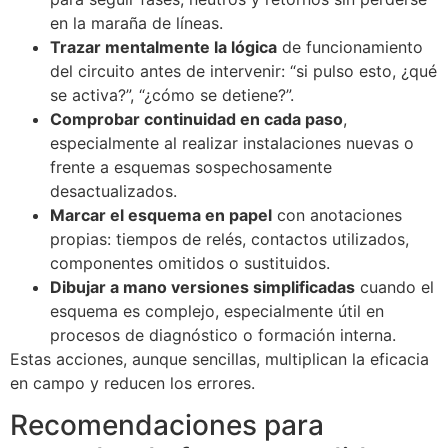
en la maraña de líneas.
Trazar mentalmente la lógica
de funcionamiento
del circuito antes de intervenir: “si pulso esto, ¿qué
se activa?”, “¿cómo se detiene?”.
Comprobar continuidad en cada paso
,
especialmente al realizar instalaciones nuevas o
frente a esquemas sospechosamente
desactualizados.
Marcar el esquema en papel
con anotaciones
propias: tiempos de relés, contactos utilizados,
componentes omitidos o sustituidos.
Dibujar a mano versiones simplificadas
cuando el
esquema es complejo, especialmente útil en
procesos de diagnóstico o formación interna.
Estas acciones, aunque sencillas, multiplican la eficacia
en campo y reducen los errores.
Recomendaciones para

---

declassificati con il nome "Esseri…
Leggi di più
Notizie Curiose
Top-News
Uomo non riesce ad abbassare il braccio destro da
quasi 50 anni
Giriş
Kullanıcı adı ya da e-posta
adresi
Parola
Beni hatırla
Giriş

PROBLEM TO SOLVE ::
Show, from the entries above, every line that includes the string "especialmente".

SOLVED EXERCISE ::
especialmente al realizar instalaciones nuevas o
esquema es complejo, especialmente útil en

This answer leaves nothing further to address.